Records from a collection
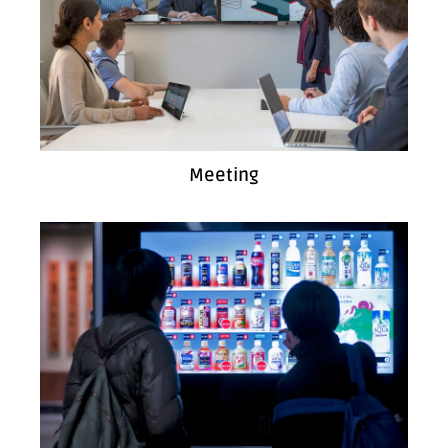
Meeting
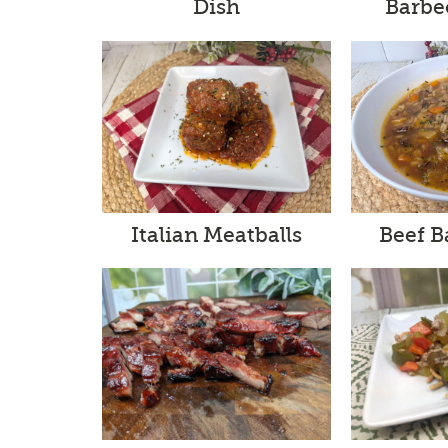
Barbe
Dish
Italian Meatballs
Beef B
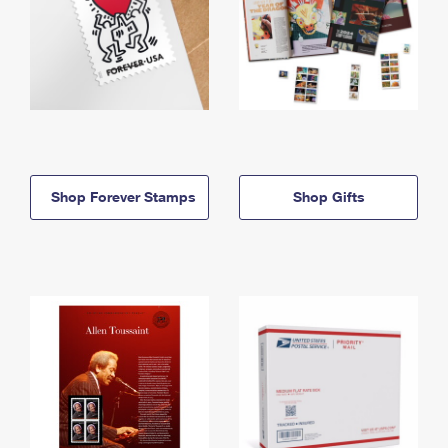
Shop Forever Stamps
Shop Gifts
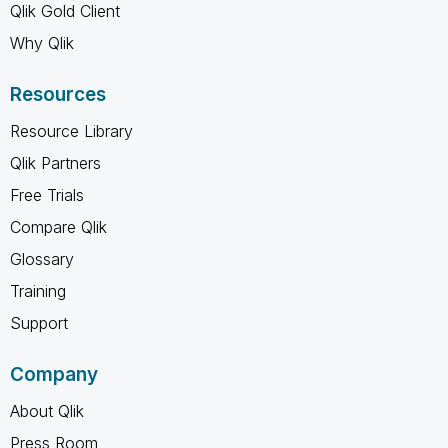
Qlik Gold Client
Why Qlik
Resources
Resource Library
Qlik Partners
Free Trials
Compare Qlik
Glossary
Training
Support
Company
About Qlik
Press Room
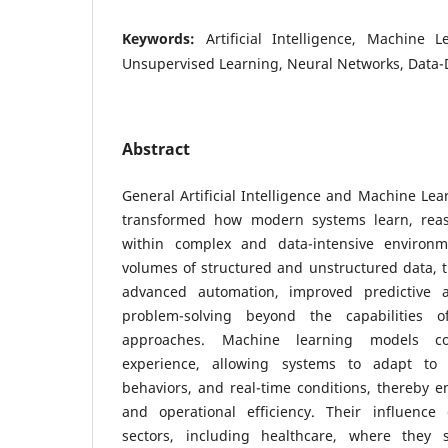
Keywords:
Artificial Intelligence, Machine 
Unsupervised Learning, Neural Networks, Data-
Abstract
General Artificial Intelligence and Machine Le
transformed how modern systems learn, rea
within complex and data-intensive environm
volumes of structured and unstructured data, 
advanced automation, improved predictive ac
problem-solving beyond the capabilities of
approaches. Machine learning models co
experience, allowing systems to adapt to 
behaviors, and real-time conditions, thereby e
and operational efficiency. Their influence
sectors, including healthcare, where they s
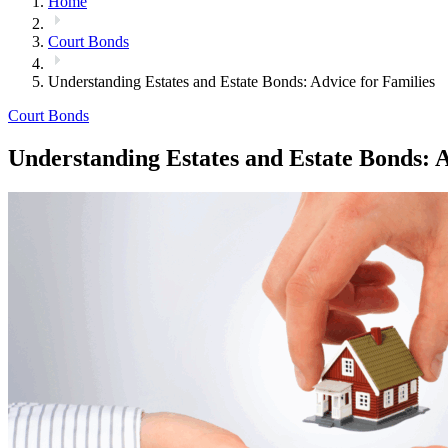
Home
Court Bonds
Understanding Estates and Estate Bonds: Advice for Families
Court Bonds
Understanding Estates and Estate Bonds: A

* * *

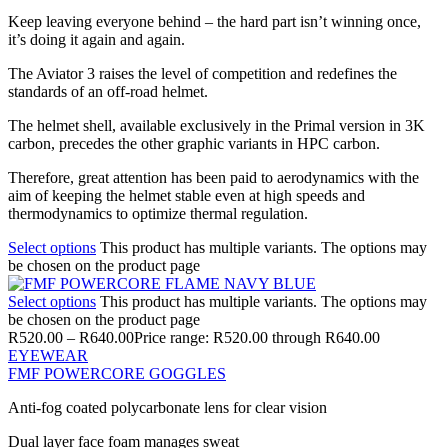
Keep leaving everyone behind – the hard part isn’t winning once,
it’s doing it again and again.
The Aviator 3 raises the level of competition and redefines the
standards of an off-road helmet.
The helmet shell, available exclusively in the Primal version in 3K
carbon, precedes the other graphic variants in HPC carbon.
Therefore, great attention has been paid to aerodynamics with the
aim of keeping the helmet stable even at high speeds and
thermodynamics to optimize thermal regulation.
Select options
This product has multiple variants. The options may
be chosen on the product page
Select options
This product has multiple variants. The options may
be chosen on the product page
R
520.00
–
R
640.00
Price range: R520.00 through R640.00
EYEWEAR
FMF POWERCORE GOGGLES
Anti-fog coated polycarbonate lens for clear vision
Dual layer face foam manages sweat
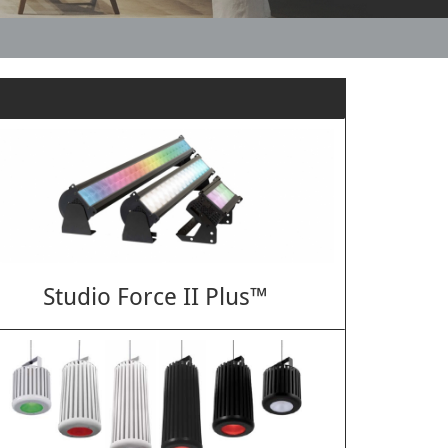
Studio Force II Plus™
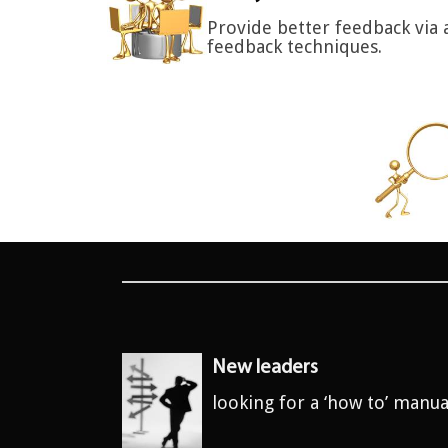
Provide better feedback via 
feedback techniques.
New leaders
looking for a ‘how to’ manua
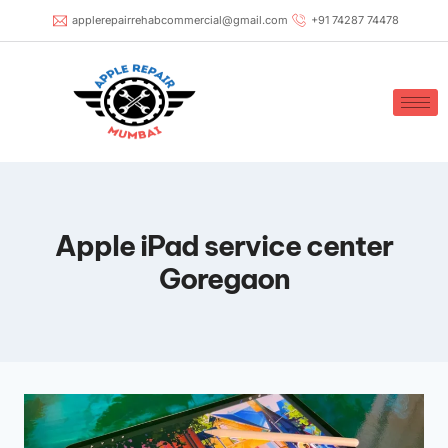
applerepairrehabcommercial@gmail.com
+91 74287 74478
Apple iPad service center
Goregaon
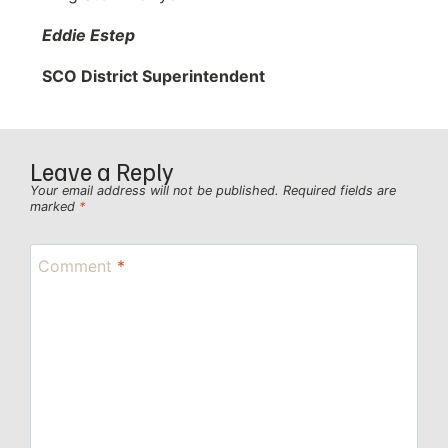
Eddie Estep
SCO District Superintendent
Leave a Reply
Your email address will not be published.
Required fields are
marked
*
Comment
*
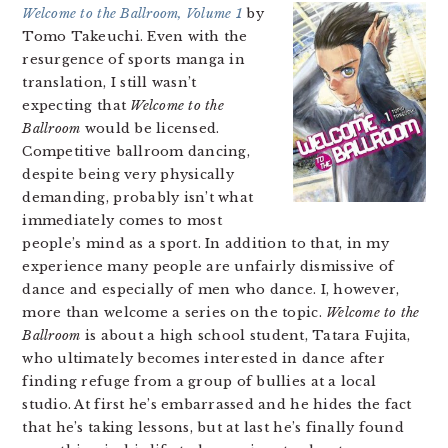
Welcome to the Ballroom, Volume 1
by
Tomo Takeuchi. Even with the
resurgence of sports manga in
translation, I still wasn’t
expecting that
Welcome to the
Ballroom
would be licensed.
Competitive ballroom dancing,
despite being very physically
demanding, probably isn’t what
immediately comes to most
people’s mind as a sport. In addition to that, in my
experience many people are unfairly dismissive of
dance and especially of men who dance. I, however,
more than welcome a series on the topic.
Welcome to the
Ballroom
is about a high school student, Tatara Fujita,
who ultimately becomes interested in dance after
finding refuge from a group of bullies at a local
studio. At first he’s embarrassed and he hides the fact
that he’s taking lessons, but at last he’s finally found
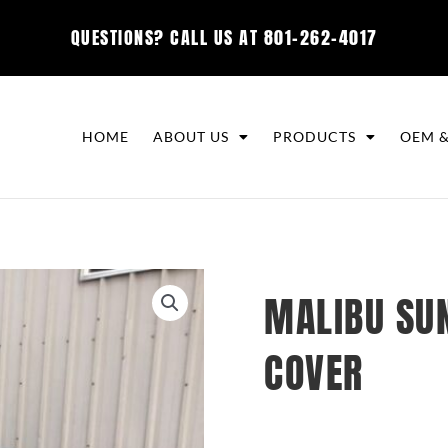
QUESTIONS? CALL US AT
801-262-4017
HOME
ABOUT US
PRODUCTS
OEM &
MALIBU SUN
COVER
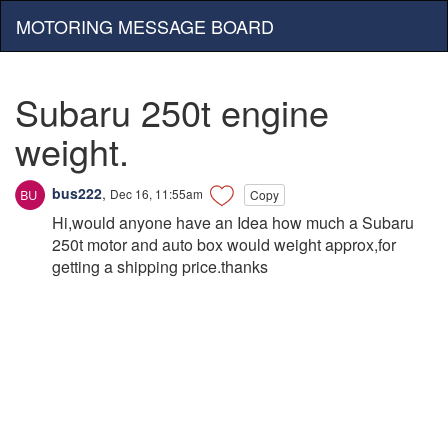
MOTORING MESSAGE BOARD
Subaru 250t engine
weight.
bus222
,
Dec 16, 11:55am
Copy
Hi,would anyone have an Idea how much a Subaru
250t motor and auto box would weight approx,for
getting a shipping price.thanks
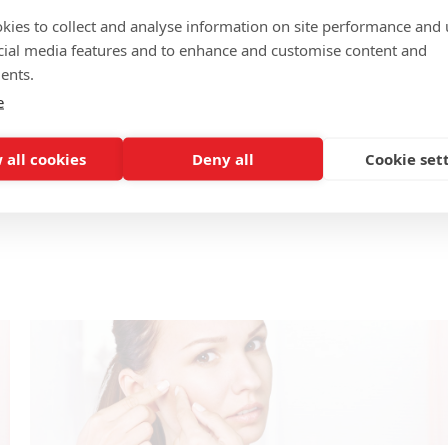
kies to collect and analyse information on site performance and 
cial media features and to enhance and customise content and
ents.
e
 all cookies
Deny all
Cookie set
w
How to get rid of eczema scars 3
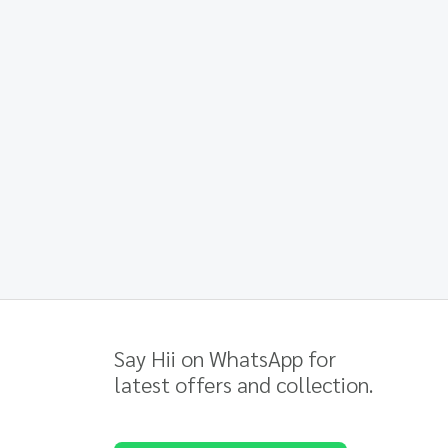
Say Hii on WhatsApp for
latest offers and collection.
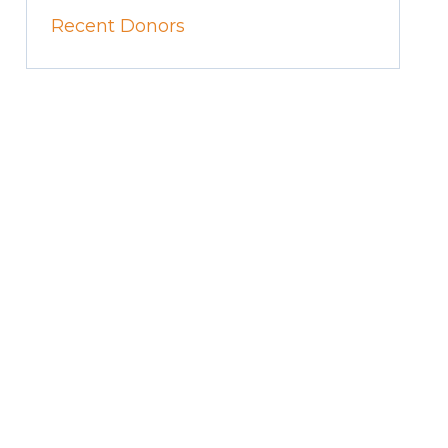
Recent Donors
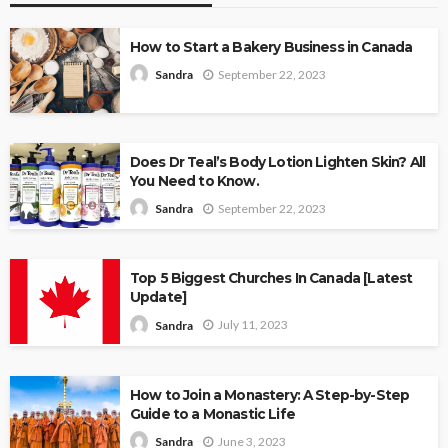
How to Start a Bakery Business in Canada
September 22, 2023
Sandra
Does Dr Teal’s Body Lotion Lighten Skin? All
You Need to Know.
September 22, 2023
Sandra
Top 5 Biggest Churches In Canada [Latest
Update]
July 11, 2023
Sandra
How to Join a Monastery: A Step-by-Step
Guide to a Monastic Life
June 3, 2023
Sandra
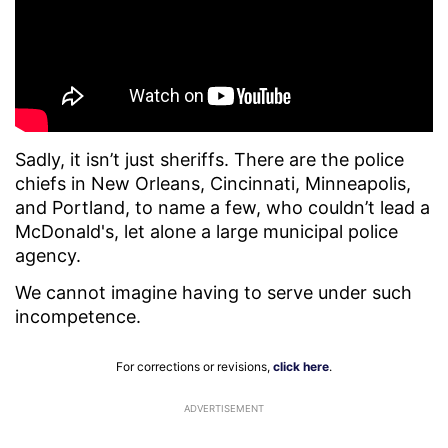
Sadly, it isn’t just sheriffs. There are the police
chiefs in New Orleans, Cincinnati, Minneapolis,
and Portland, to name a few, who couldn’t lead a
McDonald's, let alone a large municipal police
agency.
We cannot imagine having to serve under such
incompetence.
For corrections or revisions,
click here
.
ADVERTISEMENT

Description of the task -> Write out every line of the entries that holds the word "dance".

Exercise output ->
dance and especially of men who dance. I, however,
who ultimately becomes interested in dance after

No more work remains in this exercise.